Don't we know the affordance surface pattern when generating hypotheses? The template learner passes it into learning_step(). _hypotheses_from_perception() (not technically part of the template learner, but part of the subset and pursuit ABCs) also seems to accept the bound template as a parameter. Is the problem that we need to match the corresponding action pattern so we know which object is the slot1?

lichtefeld commented 2 years ago

So if I read these two parts right, the problem is we'd be exploiting the tendencies to figure out how to align the slot to perception?

That would be the intent... but I'm not sure it would entirely work either.

Don't we know the affordance surface pattern when generating hypotheses? ... Is the problem that we need to match the corresponding action pattern so we know which object is the slot1?

Yes that's the root of the problem. There's no way in the affordance learner to ensure the ObjectSemanticNode we choose as the correct viable hypothesis is the ObjectSemanticNode that matches the slot filler alignment for the slot of interest in the affordance.

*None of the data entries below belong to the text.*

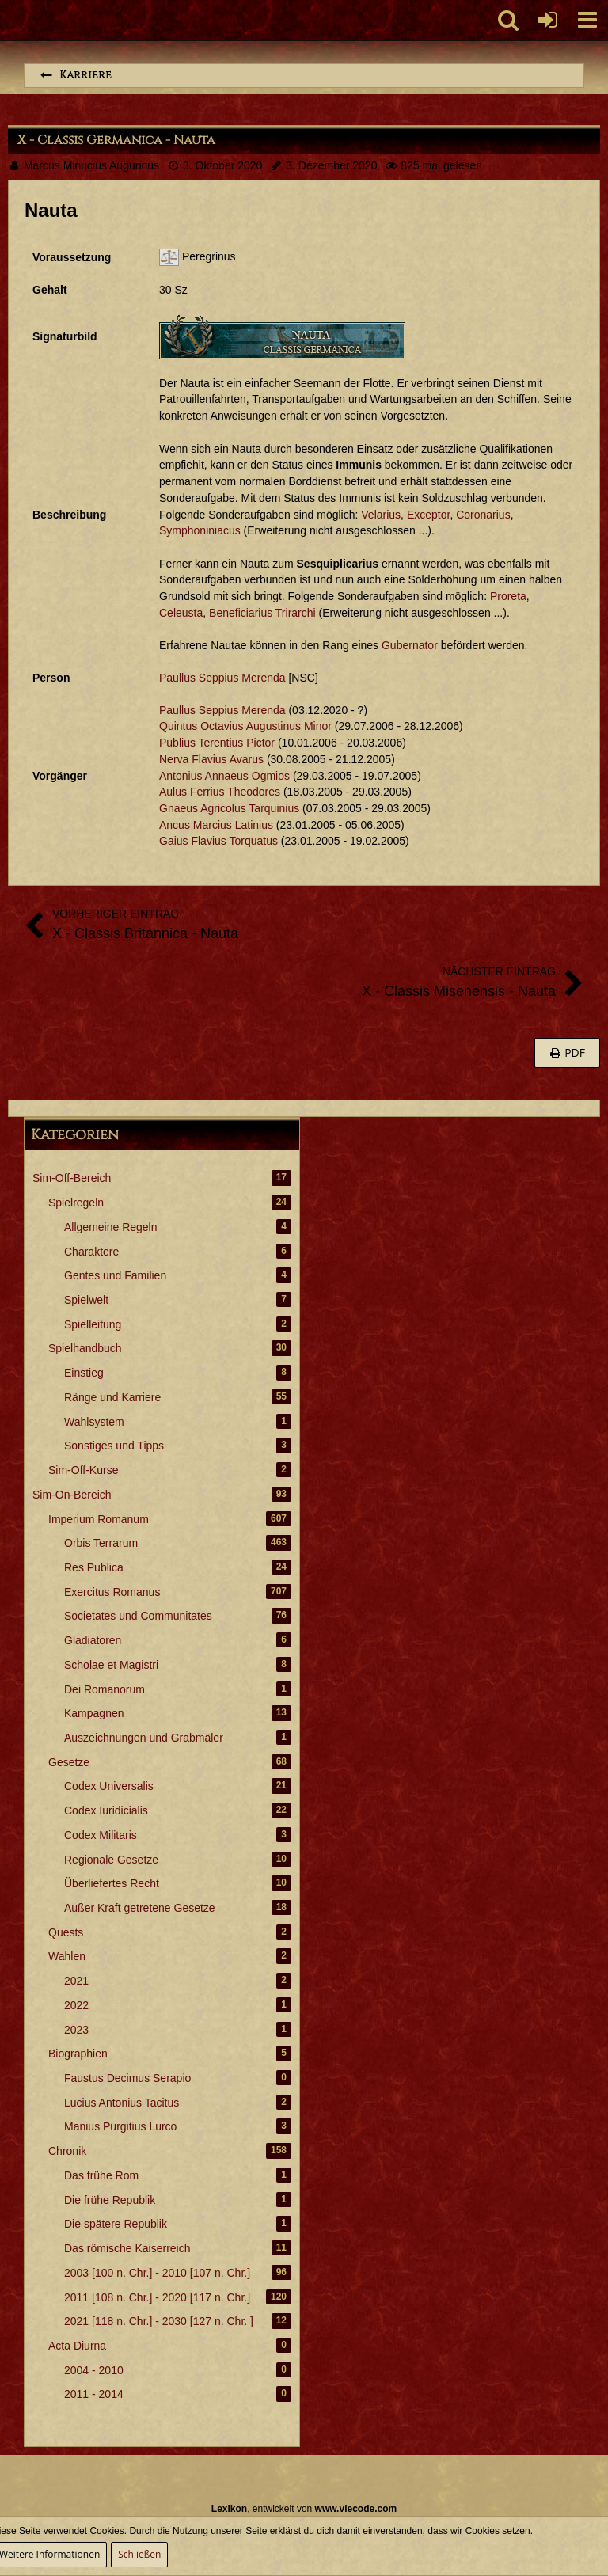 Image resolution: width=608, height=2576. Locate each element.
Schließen (139, 2554)
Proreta (508, 596)
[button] (587, 20)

spigo900 commented 2 years ago

Hmm, this is tricky.

The ActionSemanticNode s store their slot fillers. Could the affordance learner somehow get the appropriate concept(s) from the action learner, then use that to find the right semantic node(s), then finally use that information to pick out the slot fillers? Sounds gross to write, but might get around the hack.

lichtefeld commented 2 years ago

Yeah -- If I was going to generalize it I'd define something like a 'Meta Learner' class which takes in an existing concept alignment and uses information from it to generalize into the learning process. It's unclear to me if its worth the extra level of generalization however I may go along the same pathway and define the AffordanceLearner to be a part of the action learner. It can function by running decode before the action learner and running learning afterwards. This will also make the job of propagating the new 'affordance node' into the action predicate graph easier.

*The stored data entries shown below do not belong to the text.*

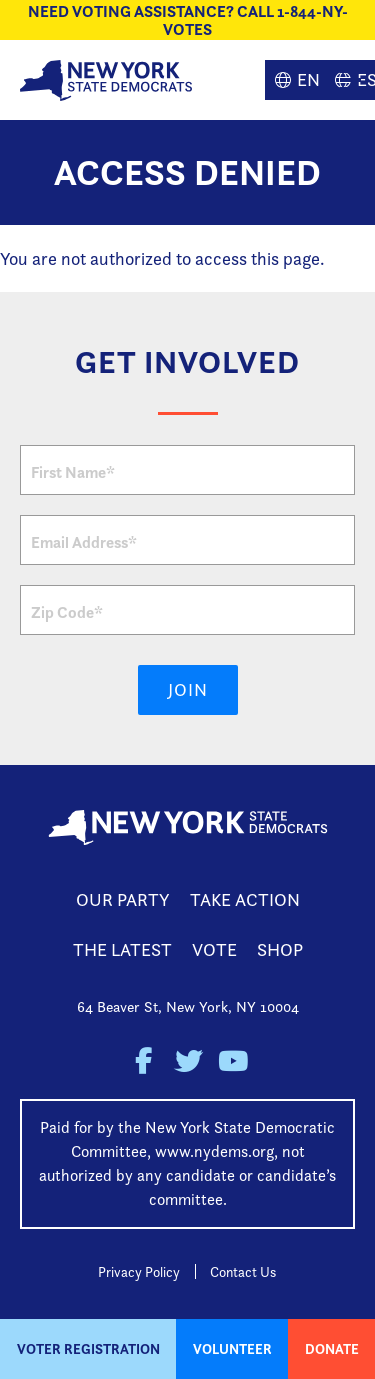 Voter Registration (88, 1349)
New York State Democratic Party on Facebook (142, 1061)
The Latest (122, 949)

Only downside is I introduce some coupling of components, but that seems to be inherent with the problem itself so I'm unsure I can easily separate the two. (That said it would be implemented in a way where a VerbLearner can run without an AffordanceLearner but not the other way around).

@spigo900 I think this just formalizes your proposed idea?

spigo900 commented 2 years ago

@lichtefeld

I think this just formalizes your proposed idea?

Yes, that sounds about right.

I agree seems to make sense to embed the AffordanceLearner into the action learner. As you said, the coupling seems inherent in the task of affordance learning. The one-way-ness of the dependency makes sense to me.